The Two Supplements You Actually Need

Walk into any pharmacy and you will find a wall of pregnancy supplements promising everything. The NHS recommends two — and both have robust evidence behind them.

Folic acid (400mcg daily, from before conception to week 12)

Folic acid reduces the risk of neural tube defects — conditions affecting the brain and spinal cord that form in the first weeks of pregnancy — by up to 70%. The NHS recommends 400mcg daily from at least three months before conception through to week 12. If you are already pregnant and have not started, begin immediately. Even a few weeks of supplementation matters.

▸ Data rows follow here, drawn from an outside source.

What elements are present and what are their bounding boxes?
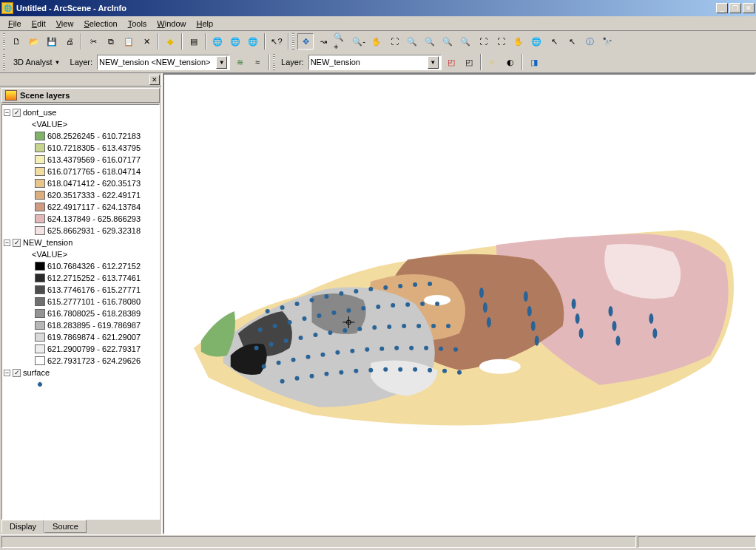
toolbar-grip[interactable] — [3, 33, 5, 50]
class-row[interactable]: 613.7746176 - 615.27771 — [4, 284, 158, 296]
identify-button[interactable]: ⓘ — [581, 33, 598, 50]
class-row[interactable]: 618.283895 - 619.786987 — [4, 319, 158, 331]
find-button[interactable]: 🔭 — [599, 33, 615, 50]
target-button[interactable]: ⛶ — [386, 33, 402, 50]
zoom-selected-button[interactable]: ⛶ — [493, 33, 509, 50]
zoom-in-button[interactable]: 🔍+ — [333, 33, 349, 50]
class-label: 616.0717765 - 618.04714 — [47, 167, 141, 176]
toc-close-button[interactable]: ✕ — [149, 75, 160, 85]
menu-view[interactable]: View — [51, 18, 79, 30]
prev-zoom-button[interactable]: 🔍 — [404, 33, 420, 50]
layer-checkbox[interactable] — [13, 109, 21, 117]
layer-tree[interactable]: − dont_use<VALUE> 608.2526245 - 610.7218… — [1, 104, 160, 520]
class-row[interactable]: 622.4917117 - 624.13784 — [4, 201, 158, 213]
navigate-button[interactable]: ✥ — [297, 33, 314, 50]
class-row[interactable]: 619.7869874 - 621.29007 — [4, 331, 158, 343]
layer-row[interactable]: − NEW_tension — [4, 237, 158, 248]
tool-a-button[interactable]: ◰ — [443, 54, 459, 70]
class-row[interactable]: 625.8662931 - 629.32318 — [4, 225, 158, 237]
globe-button[interactable]: 🌐 — [528, 33, 544, 50]
delete-button[interactable]: ✕ — [138, 33, 155, 50]
layer-checkbox[interactable] — [13, 239, 21, 247]
class-row[interactable]: 624.137849 - 625.866293 — [4, 213, 158, 225]
menu-selection[interactable]: Selection — [78, 18, 122, 30]
tab-display[interactable]: Display — [1, 520, 44, 533]
class-row[interactable]: 608.2526245 - 610.72183 — [4, 130, 158, 142]
tool-e-button[interactable]: ◨ — [526, 54, 542, 70]
close-button[interactable]: ✕ — [743, 3, 755, 13]
new-button[interactable]: 🗋 — [8, 33, 24, 50]
menu-file[interactable]: File — [3, 18, 27, 30]
3d-analyst-dropdown[interactable]: 3D Analyst ▼ — [8, 55, 66, 69]
minimize-button[interactable]: _ — [716, 3, 728, 13]
menu-edit[interactable]: Edit — [27, 18, 51, 30]
cut-button[interactable]: ✂ — [85, 33, 101, 50]
class-row[interactable]: 616.7808025 - 618.28389 — [4, 308, 158, 319]
toolbar-grip[interactable] — [3, 54, 5, 70]
center-button[interactable]: ✋ — [368, 33, 385, 50]
interpolate-button[interactable]: ≋ — [232, 54, 248, 70]
class-row[interactable]: 616.0717765 - 618.04714 — [4, 166, 158, 177]
class-row[interactable]: 615.2777101 - 616.78080 — [4, 296, 158, 308]
select-features-button[interactable]: ↖ — [546, 33, 562, 50]
add-data-button[interactable]: ◆ — [162, 33, 178, 50]
arccatalog-button[interactable]: 🌐 — [209, 33, 226, 50]
maximize-button[interactable]: ❐ — [729, 3, 741, 13]
svg-point-68 — [487, 317, 491, 327]
pan-button[interactable]: ✋ — [510, 33, 527, 50]
svg-point-57 — [339, 370, 343, 375]
symbol-row[interactable] — [4, 378, 158, 390]
layer-row[interactable]: − dont_use — [4, 106, 158, 118]
tool-c-button[interactable]: ○ — [485, 54, 501, 70]
svg-point-48 — [394, 346, 399, 350]
toc-button[interactable]: ▤ — [186, 33, 202, 50]
layer-row[interactable]: − surface — [4, 367, 158, 378]
chevron-down-icon[interactable]: ▼ — [216, 56, 227, 69]
tool-d-button[interactable]: ◐ — [502, 54, 519, 70]
toolbar-grip[interactable] — [292, 33, 294, 50]
next-zoom-button[interactable]: 🔍 — [422, 33, 438, 50]
copy-button[interactable]: ⧉ — [103, 33, 119, 50]
zoom-out-button[interactable]: 🔍- — [351, 33, 367, 50]
fly-button[interactable]: ↝ — [315, 33, 331, 50]
layer-input[interactable] — [99, 56, 216, 69]
expand-icon[interactable]: − — [4, 370, 10, 376]
layer2-combo[interactable]: ▼ — [308, 55, 442, 70]
arcmap-button[interactable]: 🌐 — [227, 33, 243, 50]
layer-checkbox[interactable] — [13, 369, 21, 377]
class-row[interactable]: 620.3517333 - 622.49171 — [4, 189, 158, 201]
class-row[interactable]: 610.7218305 - 613.43795 — [4, 142, 158, 154]
class-row[interactable]: 621.2900799 - 622.79317 — [4, 343, 158, 355]
class-row[interactable]: 612.2715252 - 613.77461 — [4, 272, 158, 284]
toolbar-grip[interactable] — [273, 54, 275, 70]
svg-point-7 — [368, 287, 373, 291]
layer-combo[interactable]: ▼ — [97, 55, 230, 70]
arctoolbox-button[interactable]: 🌐 — [245, 33, 261, 50]
save-button[interactable]: 💾 — [44, 33, 60, 50]
open-button[interactable]: 📂 — [26, 33, 42, 50]
class-row[interactable]: 618.0471412 - 620.35173 — [4, 177, 158, 189]
expand-icon[interactable]: − — [4, 240, 10, 246]
menu-window[interactable]: Window — [152, 18, 191, 30]
color-swatch — [35, 203, 45, 211]
expand-fov-button[interactable]: 🔍 — [457, 33, 473, 50]
tab-source[interactable]: Source — [44, 520, 87, 533]
help-pointer-button[interactable]: ↖? — [269, 33, 285, 50]
menu-tools[interactable]: Tools — [123, 18, 152, 30]
3d-scene-view[interactable] — [163, 73, 756, 534]
full-extent-button[interactable]: ⛶ — [475, 33, 491, 50]
expand-icon[interactable]: − — [4, 109, 10, 116]
class-row[interactable]: 622.7931723 - 624.29626 — [4, 355, 158, 367]
print-button[interactable]: 🖨 — [61, 33, 78, 50]
menu-help[interactable]: Help — [191, 18, 218, 30]
class-row[interactable]: 613.4379569 - 616.07177 — [4, 154, 158, 166]
class-row[interactable]: 610.7684326 - 612.27152 — [4, 260, 158, 272]
statusbar — [0, 534, 756, 548]
tool-b-button[interactable]: ◰ — [461, 54, 477, 70]
contour-button[interactable]: ≈ — [249, 54, 266, 70]
layer2-input[interactable] — [311, 56, 428, 69]
pointer-button[interactable]: ↖ — [564, 33, 580, 50]
paste-button[interactable]: 📋 — [121, 33, 137, 50]
narrow-fov-button[interactable]: 🔍 — [439, 33, 456, 50]
chevron-down-icon[interactable]: ▼ — [428, 56, 439, 69]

A higher dose of 5mg is prescribed if you have a personal or family history of neural tube defects, take anti-epileptic medication, or have certain metabolic conditions — your GP can arrange this.

Vitamin D (10mcg daily, throughout pregnancy and breastfeeding)

Most people in the UK do not produce sufficient vitamin D from sunlight, particularly between October and March. During pregnancy, vitamin D supports fetal bone development and immune function. 10mcg (400 IU) daily is the recommendation throughout pregnancy and breastfeeding. It is inexpensive, available without prescription, and if you are on low income or receiving certain benefits, Healthy Start vouchers cover it.

Everything else

Iron supplementation is recommended if blood tests reveal anaemia, which is common in the second and third trimesters. Omega-3 DHA (from food or algae-based supplements) supports fetal brain development. Iodine is important for thyroid function and fetal development and is found in dairy, white fish, and eggs — often low in vegan diets. Do not take high-dose vitamin A supplements or liver oil products during pregnancy.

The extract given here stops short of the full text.